Return, word for word, the lines of the listing below from the one with "rund aber seitlich" through the one with "מתאים לסטודנטים", and no other lines.

Segment Open

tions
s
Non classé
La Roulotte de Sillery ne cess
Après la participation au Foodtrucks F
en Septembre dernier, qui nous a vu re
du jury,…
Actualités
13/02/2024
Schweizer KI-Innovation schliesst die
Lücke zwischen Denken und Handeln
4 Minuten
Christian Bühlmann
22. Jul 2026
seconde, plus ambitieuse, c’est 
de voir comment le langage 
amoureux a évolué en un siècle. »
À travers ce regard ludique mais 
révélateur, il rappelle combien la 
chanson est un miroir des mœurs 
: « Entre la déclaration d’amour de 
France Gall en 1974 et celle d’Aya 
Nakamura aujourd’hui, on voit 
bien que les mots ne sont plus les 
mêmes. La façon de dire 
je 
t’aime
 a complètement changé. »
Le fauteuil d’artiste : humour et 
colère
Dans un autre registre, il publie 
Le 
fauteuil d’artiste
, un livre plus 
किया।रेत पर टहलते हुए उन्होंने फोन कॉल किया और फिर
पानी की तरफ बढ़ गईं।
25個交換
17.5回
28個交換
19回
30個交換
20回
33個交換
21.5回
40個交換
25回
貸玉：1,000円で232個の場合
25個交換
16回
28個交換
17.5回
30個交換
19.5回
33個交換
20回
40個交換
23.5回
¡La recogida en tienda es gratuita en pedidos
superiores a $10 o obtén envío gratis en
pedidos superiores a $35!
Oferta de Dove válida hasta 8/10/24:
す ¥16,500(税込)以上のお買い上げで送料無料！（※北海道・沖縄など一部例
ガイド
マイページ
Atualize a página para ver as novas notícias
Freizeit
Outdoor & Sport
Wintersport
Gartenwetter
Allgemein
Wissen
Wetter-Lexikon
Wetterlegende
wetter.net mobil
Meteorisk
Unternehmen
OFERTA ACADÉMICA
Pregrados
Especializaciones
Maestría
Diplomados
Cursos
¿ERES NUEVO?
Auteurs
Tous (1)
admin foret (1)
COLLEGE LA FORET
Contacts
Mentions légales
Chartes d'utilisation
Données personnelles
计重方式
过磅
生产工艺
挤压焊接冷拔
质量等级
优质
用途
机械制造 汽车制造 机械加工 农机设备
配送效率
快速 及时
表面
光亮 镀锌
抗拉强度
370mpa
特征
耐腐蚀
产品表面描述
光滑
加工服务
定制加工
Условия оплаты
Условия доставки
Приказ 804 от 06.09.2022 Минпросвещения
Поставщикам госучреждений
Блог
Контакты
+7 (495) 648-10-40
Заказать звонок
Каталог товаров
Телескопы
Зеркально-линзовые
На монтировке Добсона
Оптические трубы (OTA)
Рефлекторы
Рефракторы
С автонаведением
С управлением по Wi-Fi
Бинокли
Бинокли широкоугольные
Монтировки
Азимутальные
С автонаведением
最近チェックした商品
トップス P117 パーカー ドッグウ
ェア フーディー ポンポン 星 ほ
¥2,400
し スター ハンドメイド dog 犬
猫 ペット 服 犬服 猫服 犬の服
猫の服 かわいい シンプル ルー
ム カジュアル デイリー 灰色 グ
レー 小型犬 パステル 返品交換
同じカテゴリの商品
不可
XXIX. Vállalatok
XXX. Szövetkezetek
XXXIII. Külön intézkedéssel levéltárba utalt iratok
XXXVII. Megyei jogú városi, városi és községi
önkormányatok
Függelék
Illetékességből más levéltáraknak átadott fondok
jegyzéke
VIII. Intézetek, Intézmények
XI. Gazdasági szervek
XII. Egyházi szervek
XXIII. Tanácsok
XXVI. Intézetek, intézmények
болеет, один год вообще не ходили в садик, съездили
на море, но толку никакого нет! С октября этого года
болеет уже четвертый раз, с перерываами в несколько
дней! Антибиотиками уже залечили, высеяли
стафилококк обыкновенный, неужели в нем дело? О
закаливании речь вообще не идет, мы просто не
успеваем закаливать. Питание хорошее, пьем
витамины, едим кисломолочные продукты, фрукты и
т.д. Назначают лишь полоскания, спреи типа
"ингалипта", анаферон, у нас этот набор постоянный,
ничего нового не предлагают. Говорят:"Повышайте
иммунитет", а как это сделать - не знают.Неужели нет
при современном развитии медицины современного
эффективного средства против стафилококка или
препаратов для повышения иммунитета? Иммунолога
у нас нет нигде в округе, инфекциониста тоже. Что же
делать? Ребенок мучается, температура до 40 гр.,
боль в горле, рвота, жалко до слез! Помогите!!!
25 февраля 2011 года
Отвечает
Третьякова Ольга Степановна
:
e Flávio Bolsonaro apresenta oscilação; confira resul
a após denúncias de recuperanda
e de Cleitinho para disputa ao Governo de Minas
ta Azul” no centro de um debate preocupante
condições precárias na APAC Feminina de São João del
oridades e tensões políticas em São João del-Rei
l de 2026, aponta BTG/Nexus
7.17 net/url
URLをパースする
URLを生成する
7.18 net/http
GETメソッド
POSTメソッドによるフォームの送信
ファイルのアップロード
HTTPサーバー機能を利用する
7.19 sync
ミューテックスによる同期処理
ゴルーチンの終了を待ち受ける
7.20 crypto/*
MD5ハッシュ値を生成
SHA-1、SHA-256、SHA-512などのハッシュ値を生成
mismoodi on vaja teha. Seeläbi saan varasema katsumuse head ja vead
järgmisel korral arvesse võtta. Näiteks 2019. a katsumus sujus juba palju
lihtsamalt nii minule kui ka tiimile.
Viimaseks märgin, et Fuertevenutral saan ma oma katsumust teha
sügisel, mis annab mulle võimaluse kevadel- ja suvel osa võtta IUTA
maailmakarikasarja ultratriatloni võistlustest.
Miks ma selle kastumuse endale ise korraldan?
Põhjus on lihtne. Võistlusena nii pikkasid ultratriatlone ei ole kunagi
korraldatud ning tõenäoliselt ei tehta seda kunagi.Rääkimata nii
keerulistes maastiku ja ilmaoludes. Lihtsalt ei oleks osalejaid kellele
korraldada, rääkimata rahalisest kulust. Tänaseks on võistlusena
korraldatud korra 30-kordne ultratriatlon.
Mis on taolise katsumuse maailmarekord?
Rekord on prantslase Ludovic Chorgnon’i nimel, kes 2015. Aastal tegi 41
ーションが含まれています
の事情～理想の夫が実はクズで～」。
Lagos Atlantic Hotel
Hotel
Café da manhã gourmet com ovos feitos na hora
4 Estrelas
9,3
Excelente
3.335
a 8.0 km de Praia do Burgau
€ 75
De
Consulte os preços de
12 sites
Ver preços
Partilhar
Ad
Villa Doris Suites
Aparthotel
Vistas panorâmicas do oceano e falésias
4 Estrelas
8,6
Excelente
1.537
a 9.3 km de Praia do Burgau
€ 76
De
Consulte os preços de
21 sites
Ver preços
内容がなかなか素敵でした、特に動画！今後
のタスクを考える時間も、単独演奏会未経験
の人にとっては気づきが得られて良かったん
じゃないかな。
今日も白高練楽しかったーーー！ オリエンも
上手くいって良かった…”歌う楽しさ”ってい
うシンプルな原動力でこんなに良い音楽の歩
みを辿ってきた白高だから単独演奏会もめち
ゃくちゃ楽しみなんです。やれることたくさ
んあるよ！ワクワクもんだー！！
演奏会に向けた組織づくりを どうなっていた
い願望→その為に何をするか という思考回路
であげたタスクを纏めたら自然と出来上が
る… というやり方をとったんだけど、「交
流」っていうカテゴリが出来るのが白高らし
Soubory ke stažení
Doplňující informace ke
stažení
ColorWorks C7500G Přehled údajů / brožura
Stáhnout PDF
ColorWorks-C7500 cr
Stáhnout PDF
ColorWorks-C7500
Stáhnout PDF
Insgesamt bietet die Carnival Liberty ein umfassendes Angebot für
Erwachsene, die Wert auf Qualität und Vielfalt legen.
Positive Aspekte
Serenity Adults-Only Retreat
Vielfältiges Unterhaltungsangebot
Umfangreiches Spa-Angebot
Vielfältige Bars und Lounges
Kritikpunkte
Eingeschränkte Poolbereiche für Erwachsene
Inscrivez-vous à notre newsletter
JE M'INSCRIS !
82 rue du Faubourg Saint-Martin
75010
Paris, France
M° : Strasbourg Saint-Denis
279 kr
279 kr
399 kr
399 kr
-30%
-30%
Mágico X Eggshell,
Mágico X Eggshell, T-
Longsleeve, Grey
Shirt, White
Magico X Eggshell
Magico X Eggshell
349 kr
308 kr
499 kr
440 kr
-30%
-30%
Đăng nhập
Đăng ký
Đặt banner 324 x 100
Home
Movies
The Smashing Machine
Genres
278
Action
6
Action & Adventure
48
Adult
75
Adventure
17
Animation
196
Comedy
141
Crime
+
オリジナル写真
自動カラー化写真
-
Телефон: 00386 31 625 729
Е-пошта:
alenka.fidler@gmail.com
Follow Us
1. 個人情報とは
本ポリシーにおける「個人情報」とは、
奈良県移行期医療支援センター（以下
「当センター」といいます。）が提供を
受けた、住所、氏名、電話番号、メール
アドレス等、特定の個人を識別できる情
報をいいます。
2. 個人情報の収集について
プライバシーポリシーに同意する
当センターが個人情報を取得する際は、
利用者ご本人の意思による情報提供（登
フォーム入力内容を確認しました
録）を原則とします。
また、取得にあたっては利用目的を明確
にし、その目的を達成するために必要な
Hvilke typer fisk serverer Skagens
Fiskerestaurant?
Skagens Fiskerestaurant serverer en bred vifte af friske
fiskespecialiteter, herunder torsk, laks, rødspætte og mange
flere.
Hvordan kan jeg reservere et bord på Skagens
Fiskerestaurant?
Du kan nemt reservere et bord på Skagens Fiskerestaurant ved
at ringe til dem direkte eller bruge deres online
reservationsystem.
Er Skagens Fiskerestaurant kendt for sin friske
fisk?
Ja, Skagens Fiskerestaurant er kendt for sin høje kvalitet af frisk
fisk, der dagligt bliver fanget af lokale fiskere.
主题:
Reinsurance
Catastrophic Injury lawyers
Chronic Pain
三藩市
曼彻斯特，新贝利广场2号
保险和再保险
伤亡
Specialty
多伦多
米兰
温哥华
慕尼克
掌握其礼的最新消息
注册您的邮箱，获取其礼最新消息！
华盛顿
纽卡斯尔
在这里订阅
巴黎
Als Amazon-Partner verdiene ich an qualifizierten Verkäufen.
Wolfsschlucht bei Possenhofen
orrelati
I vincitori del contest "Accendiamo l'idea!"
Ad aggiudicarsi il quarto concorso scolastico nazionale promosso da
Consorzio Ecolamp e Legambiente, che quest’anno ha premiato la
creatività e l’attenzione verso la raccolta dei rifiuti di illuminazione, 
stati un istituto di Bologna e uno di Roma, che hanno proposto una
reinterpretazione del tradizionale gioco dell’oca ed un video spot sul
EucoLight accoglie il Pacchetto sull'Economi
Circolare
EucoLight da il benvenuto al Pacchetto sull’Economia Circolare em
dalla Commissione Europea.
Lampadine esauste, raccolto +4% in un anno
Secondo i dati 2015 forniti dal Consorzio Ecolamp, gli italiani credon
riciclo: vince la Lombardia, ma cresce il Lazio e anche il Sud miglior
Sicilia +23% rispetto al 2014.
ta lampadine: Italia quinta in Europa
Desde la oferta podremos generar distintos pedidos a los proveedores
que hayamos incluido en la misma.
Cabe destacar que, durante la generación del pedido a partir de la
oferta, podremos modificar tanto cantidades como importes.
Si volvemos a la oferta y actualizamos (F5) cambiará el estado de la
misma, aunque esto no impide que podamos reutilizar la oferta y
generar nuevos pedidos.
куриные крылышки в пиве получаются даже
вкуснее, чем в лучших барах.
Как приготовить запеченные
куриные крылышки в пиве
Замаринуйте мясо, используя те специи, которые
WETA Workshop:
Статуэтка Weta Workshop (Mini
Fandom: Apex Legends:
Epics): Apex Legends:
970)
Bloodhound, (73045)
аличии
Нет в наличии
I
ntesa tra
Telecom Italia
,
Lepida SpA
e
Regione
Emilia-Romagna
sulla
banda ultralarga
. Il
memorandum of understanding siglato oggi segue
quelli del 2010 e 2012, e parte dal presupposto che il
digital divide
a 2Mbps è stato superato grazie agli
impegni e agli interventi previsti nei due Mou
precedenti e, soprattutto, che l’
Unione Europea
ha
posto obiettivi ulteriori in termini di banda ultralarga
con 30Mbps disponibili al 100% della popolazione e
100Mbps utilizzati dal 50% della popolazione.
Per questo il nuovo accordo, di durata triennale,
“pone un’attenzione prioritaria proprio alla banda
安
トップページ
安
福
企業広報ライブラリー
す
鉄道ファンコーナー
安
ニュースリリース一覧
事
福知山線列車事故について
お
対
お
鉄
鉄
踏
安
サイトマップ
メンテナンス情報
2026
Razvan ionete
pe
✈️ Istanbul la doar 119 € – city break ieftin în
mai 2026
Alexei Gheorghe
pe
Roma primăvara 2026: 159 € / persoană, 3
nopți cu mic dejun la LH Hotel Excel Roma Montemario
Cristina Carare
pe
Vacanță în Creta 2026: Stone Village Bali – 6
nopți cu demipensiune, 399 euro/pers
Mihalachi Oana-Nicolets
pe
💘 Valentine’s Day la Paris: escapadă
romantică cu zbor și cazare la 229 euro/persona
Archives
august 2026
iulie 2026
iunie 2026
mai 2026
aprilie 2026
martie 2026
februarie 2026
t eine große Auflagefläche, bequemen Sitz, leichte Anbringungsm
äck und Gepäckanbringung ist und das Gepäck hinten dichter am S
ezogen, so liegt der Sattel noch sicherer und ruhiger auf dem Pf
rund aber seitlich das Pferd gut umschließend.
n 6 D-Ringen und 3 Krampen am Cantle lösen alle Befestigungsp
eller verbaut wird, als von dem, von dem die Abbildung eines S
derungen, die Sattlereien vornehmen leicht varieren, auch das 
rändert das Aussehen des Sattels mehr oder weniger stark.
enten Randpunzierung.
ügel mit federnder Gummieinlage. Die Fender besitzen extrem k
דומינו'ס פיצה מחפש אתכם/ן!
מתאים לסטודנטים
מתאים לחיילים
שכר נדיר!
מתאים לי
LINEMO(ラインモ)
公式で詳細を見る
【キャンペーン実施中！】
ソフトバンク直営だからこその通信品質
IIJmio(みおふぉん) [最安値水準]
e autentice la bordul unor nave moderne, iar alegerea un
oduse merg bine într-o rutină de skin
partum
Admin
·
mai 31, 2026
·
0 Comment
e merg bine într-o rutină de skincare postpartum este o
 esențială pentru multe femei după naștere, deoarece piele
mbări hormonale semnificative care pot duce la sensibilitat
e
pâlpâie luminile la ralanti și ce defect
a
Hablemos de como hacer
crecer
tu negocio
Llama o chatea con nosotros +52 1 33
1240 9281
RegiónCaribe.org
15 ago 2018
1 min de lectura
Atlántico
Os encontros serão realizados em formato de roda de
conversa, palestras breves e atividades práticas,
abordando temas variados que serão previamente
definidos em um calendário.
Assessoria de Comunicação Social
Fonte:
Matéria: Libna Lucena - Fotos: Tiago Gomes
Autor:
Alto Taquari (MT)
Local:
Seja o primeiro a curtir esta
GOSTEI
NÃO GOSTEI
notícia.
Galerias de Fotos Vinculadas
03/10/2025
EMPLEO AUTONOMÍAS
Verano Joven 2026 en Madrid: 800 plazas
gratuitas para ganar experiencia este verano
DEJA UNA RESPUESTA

Segment Closed

## [WRITTEN ANSWER]
rund aber seitlich das Pferd gut umschließend.
n 6 D-Ringen und 3 Krampen am Cantle lösen alle Befestigungsp
eller verbaut wird, als von dem, von dem die Abbildung eines S
derungen, die Sattlereien vornehmen leicht varieren, auch das 
rändert das Aussehen des Sattels mehr oder weniger stark.
enten Randpunzierung.
ügel mit federnder Gummieinlage. Die Fender besitzen extrem k
דומינו'ס פיצה מחפש אתכם/ן!
מתאים לסטודנטים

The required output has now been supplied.